Raising the bar on content marketing and brand storytelling, Starbucks’ second season of Upstanders is a collection of stories about “extraordinary courage in unexpected places.” It’s a tribute to people making a difference in their lives and communities by Starbucks, which is up 16% on the new Interbrand Best Global Brands table.
— Starbucks Coffee (@Starbucks) October 9, 2017
Howard Schultz, Starbucks’ Executive Chairman—who swears he’s not contemplating a run for political office—produced the series with veteran Washington Post journalist Rajiv Chandrasekaran.
Schultz told CBS This Morning, “The goal is there’s a better side to America than what’s coming out of Washington. Those stories are not being told. The sense of unity, compassion and empathy that’s going on in every city and town around the country has to be told. I think people are longing for truth and authenticity.”
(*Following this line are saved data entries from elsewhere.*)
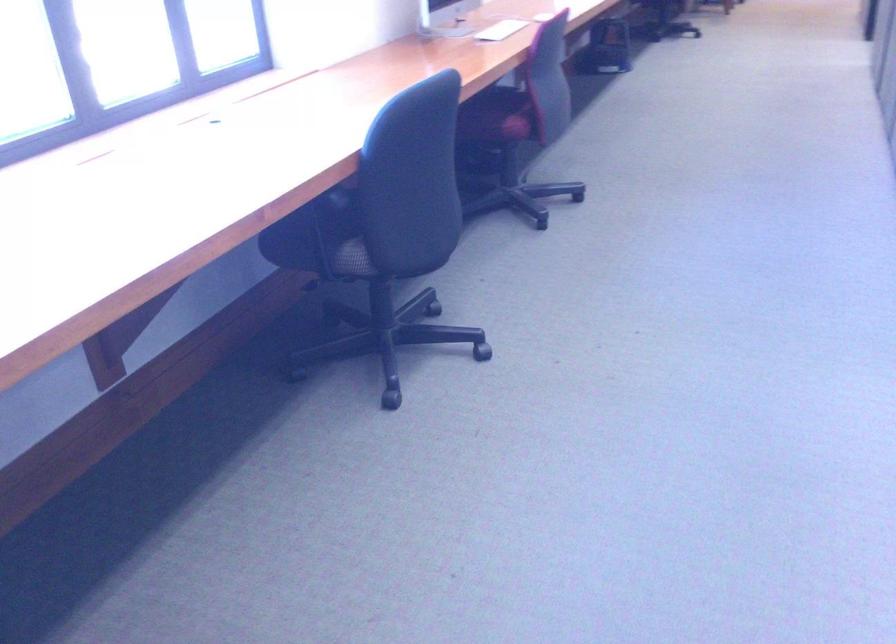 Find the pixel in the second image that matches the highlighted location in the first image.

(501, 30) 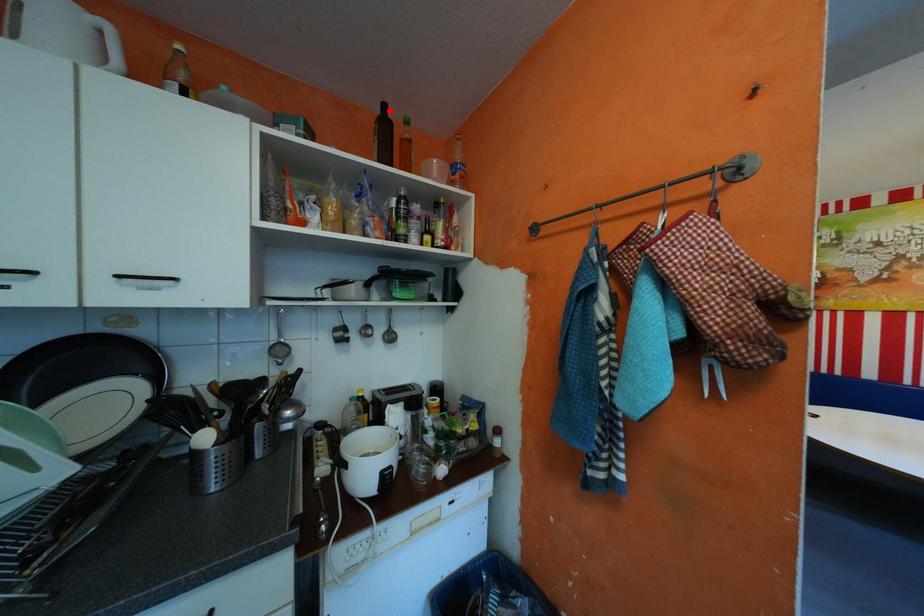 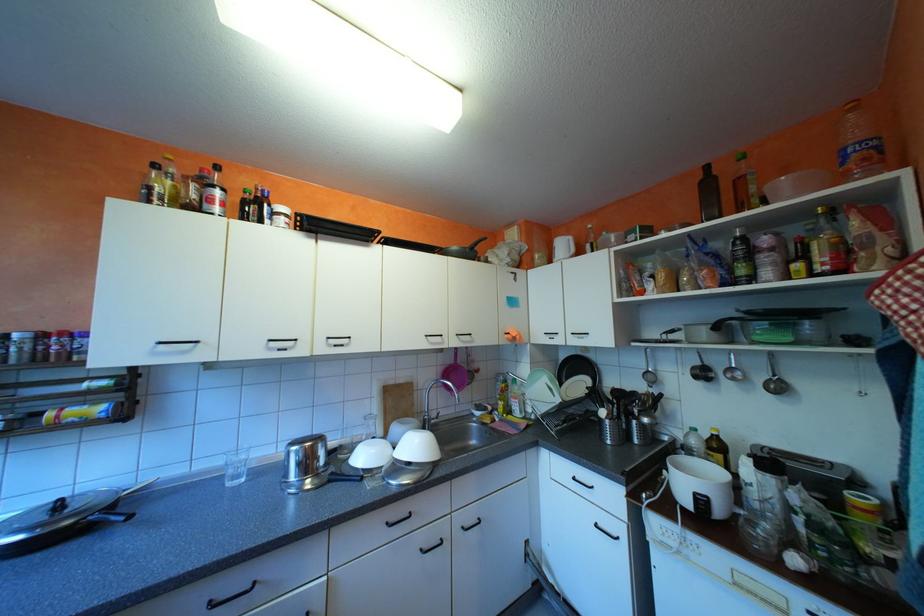 The point at the highlighted location is marked in the first image. Where is the corresponding point in the second image?

(711, 176) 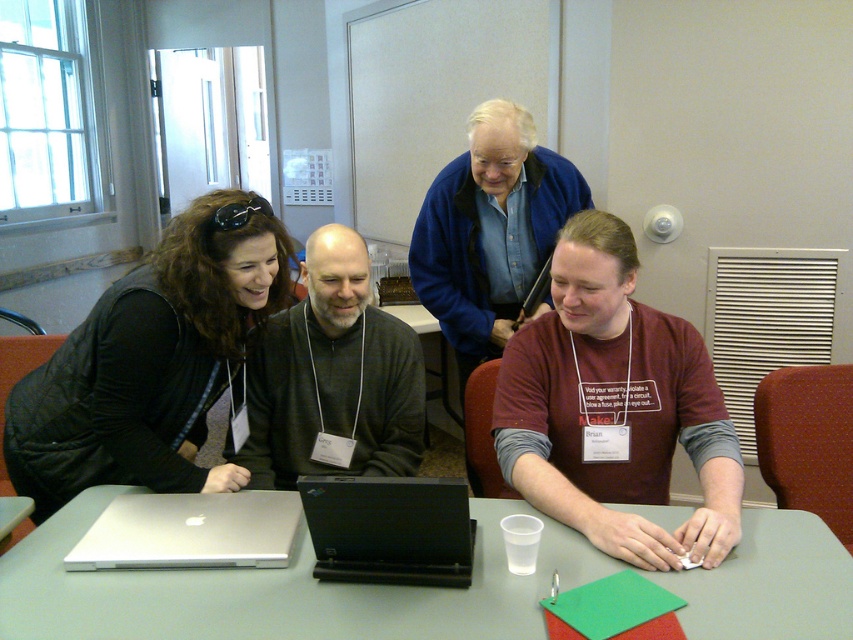 Who is higher up, matte black jacket at left or blue wool sweater at upper center?

blue wool sweater at upper center

Does matte black jacket at left appear on the left side of blue wool sweater at upper center?

Correct, you'll find matte black jacket at left to the left of blue wool sweater at upper center.

Is point (70, 451) farther from camera compared to point (506, 284)?

No, it is in front of (506, 284).

Locate an element on the screen. This screenshot has width=853, height=640. matte black jacket at left is located at coordinates (144, 364).

Can you confirm if smooth gray table at center is thinner than black plastic laptop at center?

In fact, smooth gray table at center might be wider than black plastic laptop at center.

Does smooth gray table at center appear over black plastic laptop at center?

Actually, smooth gray table at center is below black plastic laptop at center.

Does point (782, 627) lie in front of point (463, 504)?

Yes, it is in front of point (463, 504).

At what (x,y) coordinates should I click in order to perform the action: click on smooth gray table at center. Please return your answer as a coordinate pair (x, y). Looking at the image, I should click on (279, 589).

Does maroon cotton shirt at center have a greater width compared to silver metallic laptop at center?

Indeed, maroon cotton shirt at center has a greater width compared to silver metallic laptop at center.

This screenshot has width=853, height=640. Identify the location of maroon cotton shirt at center. (614, 408). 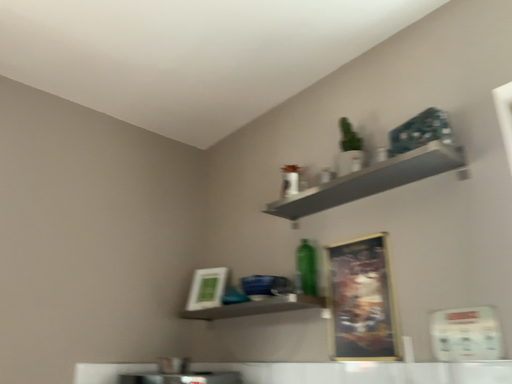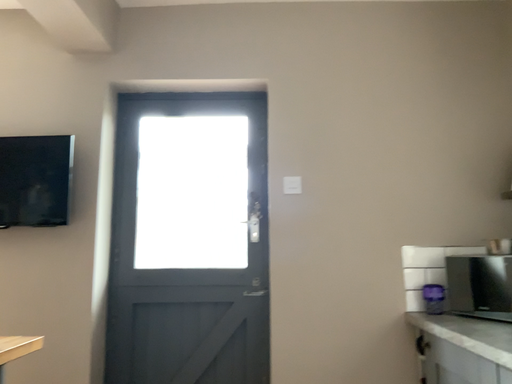 Question: How did the camera likely rotate when shooting the video?

Choices:
 (A) rotated upward
 (B) rotated downward

Answer: (B) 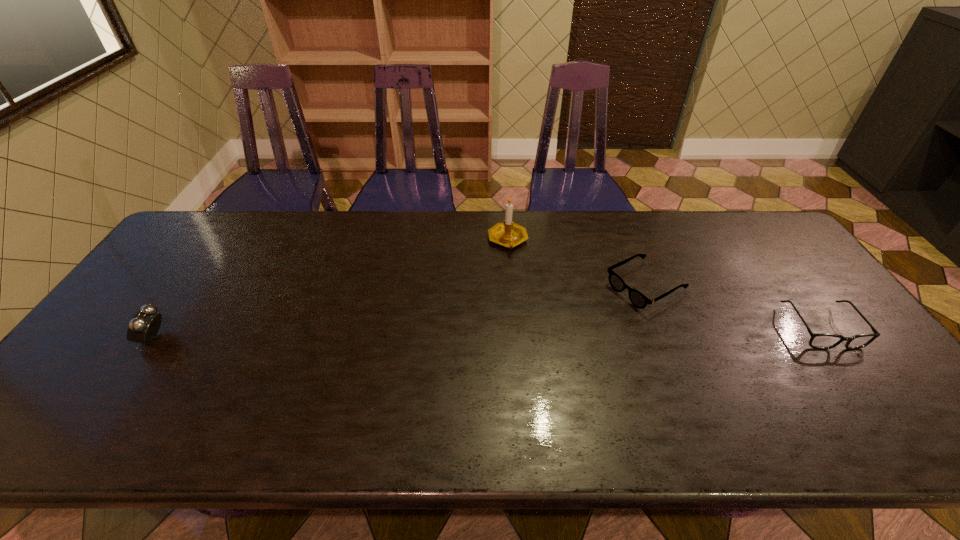 I want to click on free space between the third object from left to right and the candle holder, so (x=576, y=264).

At what (x,y) coordinates should I click in order to perform the action: click on vacant area that lies between the tallest object and the alarm clock. Please return your answer as a coordinate pair (x, y). The width and height of the screenshot is (960, 540). Looking at the image, I should click on (330, 289).

This screenshot has width=960, height=540. Identify the location of empty space between the candle holder and the left spectacles. (576, 264).

The width and height of the screenshot is (960, 540). In order to click on object that is the closest one to the leftmost object in this screenshot , I will do `click(509, 234)`.

Identify the location of object identified as the closest to the tallest object. The width and height of the screenshot is (960, 540). (639, 300).

Identify the location of free space that satisfies the following two spatial constraints: 1. on the front side of the left spectacles; 2. on the right side of the candle holder. (512, 287).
“Starbucks has a really important opportunity to demonstrate the country needs a more compassionate society and a more compassionate government,” he added.
Meet the Season 2 Upstanders:
Knives, Fire and Opportunity: Chad Houser quit his job as the executive chef at a hot Dallas eatery and risked his career to open a restaurant staffed almost exclusively by former juvenile detention inmates.
The Wave to Recovery: Navy SEALs Alex West and Kyle Buckett spend their nights and weekends designing specialized surfboards for wounded warriors, helping them find strength and confidence in the waves.
From War to Montana: Mary Poole, a mother with no background in foreign policy, convinced her community to welcome refugees by harnessing hundreds of volunteers and embracing her opponents.
Befriending Her Shooter: Ian Manuel was just 13 when he shot Debbie Baigrie. A year into his life sentence, he called her to apologize. That eventually led to her forgiveness, an unlikely friendship and a mission to help free him.
Planting Hope in a Coalfield: Entrepreneur Brandon Dennison decided to address poverty in his native West Virginia by extending a hand of opportunity to former coal miners.
A Racist’s Rehabilitation: When Garry Civitello, a white man, admitted he was prejudiced on national television, Heather McGhee, who is President of the public policy organization Demos and a black woman, offered him advice to become a better American. Their exchange transformed his life and forged a remarkable friendship.
One Doctor’s Needle Fix: Hansel Tookes spent four years on a life-saving mission to convince Florida legislators to allow drug users in Miami to exchange dirty needles for clean ones.
Love for All in Utah: Stephenie Larsen forged past fear and skepticism to create the first LGBT community center in Provo, Utah, in an attempt to reduce suicides among gay teens and build bridges with the Mormon Church.
Saving Middletown: Ami Vitori gave up a successful big-city career and tapped her retirement fund to help rebuild the struggling Rust Belt community of Middletown, Ohio.
The Firefighter’s Rescuer: Seattle firefighter Mike Washington told colleagues about some of his most painful and personal moments to encourage them to seek help and draw more attention to stress among our nation’s first responders.
The Disappearing Island: Former South Carolina Republican congressman Bob Inglis, who once scoffed at climate change, overcame a humiliating defeat by deciding to take on skeptics within his party.